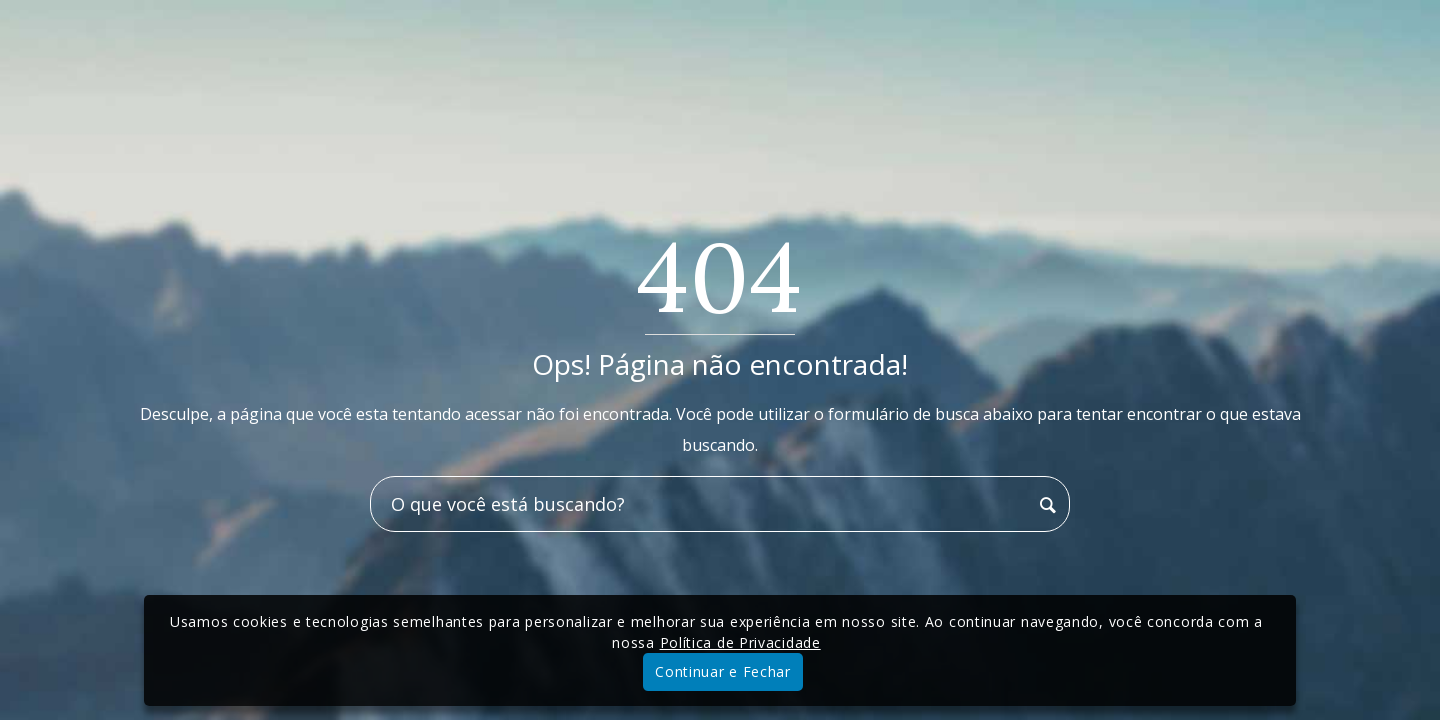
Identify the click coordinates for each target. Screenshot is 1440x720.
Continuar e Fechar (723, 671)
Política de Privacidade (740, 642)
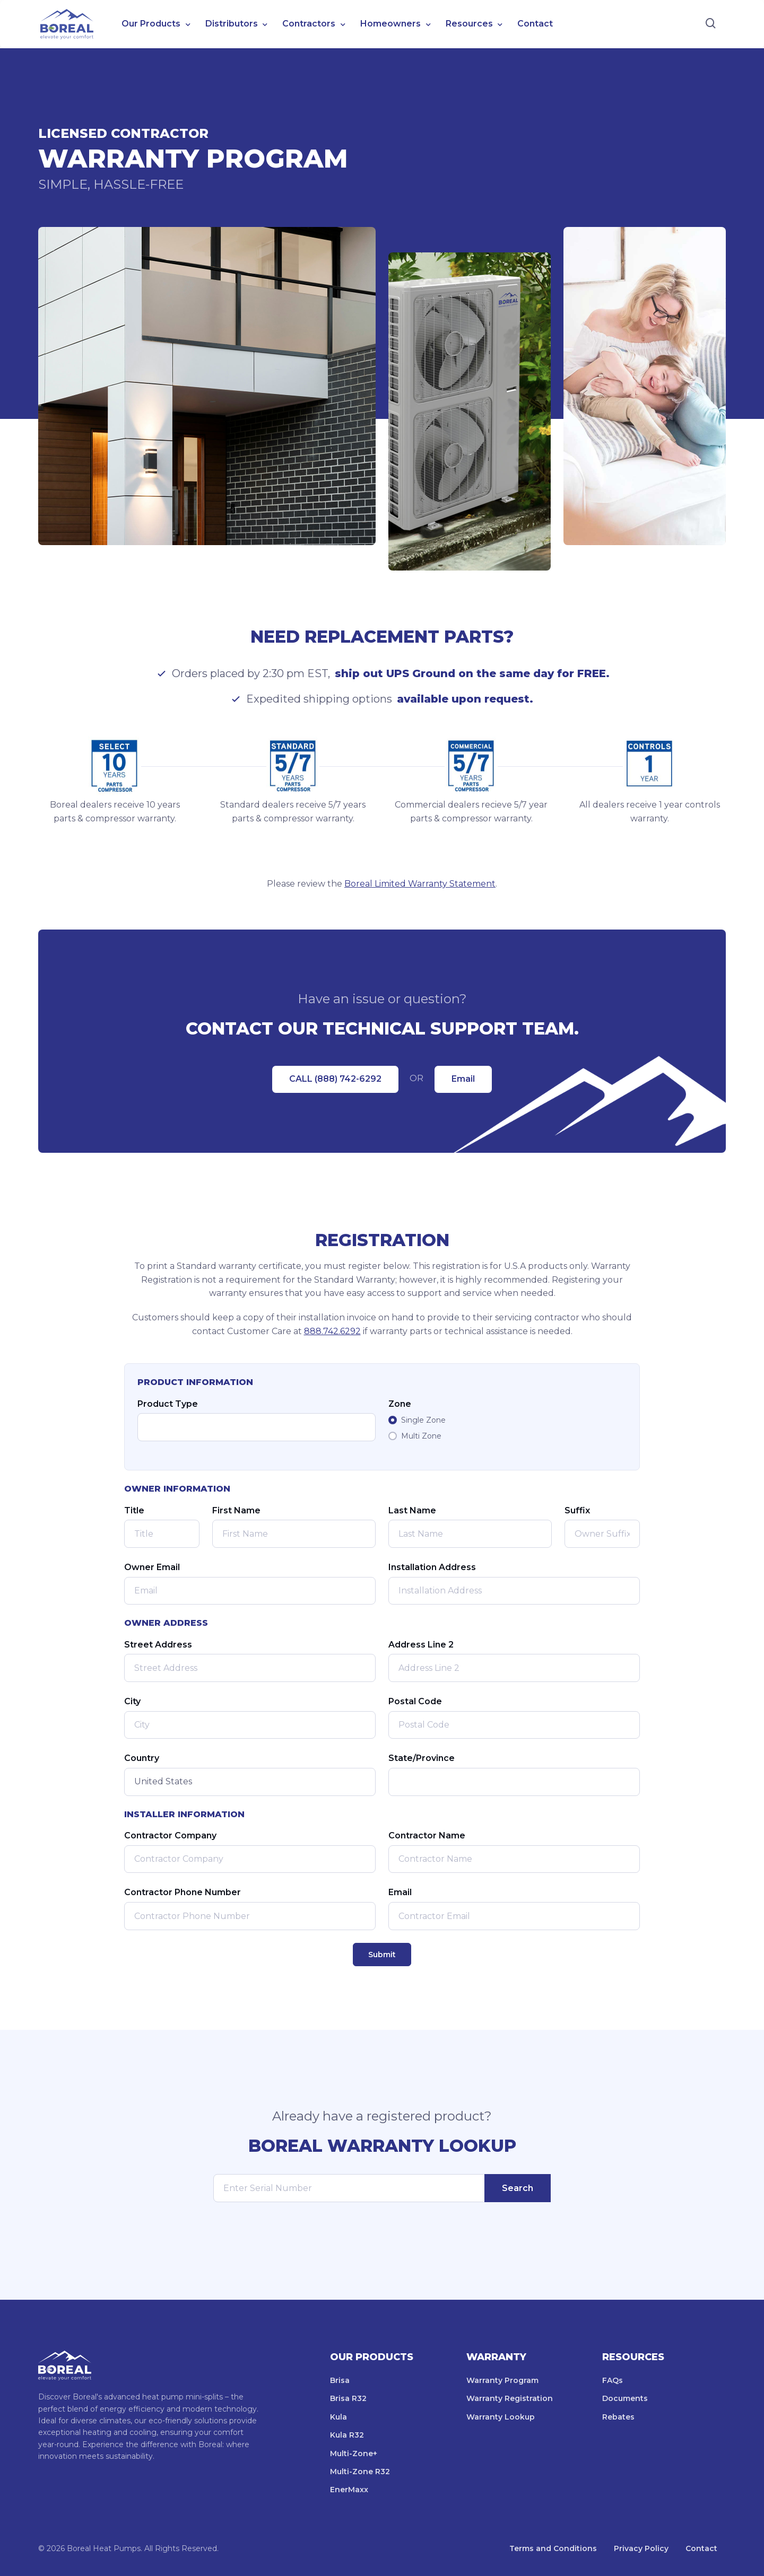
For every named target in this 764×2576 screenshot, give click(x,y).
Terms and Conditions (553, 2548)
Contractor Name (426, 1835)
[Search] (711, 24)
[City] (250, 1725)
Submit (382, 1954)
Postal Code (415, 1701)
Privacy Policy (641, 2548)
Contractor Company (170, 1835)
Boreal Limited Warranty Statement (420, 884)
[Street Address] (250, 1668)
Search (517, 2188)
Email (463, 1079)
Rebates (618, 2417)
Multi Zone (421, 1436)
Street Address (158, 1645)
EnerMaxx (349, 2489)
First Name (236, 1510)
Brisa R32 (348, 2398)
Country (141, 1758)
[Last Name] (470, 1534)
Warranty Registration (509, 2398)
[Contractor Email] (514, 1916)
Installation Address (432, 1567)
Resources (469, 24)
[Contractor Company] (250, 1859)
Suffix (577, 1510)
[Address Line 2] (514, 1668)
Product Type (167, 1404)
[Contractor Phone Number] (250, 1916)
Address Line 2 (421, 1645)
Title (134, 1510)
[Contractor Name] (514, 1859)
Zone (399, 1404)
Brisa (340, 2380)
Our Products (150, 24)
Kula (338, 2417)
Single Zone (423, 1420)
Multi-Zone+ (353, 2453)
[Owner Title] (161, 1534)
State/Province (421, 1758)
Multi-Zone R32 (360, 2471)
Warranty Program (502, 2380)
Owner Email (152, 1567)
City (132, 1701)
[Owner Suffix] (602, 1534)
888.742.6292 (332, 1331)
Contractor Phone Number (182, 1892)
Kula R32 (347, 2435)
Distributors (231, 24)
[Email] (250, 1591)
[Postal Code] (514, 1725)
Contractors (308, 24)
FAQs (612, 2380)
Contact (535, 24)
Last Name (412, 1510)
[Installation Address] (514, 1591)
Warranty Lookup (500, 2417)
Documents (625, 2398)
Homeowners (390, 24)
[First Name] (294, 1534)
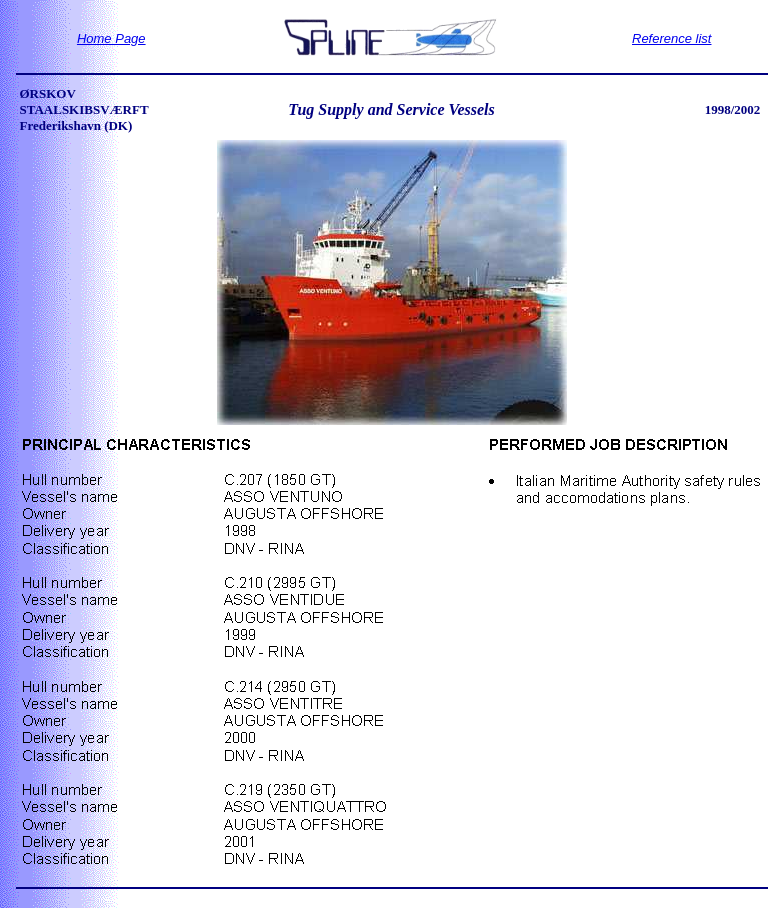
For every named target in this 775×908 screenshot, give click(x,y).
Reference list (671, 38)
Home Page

════════

Go through the records above and, whenever a line includes the word "this", copy it.

SOLUTION TO THE PROBLEM
For every named target in this 764×2576 screenshot, give click(x,y).
For every named target in this 775×908 screenshot, give click(x,y).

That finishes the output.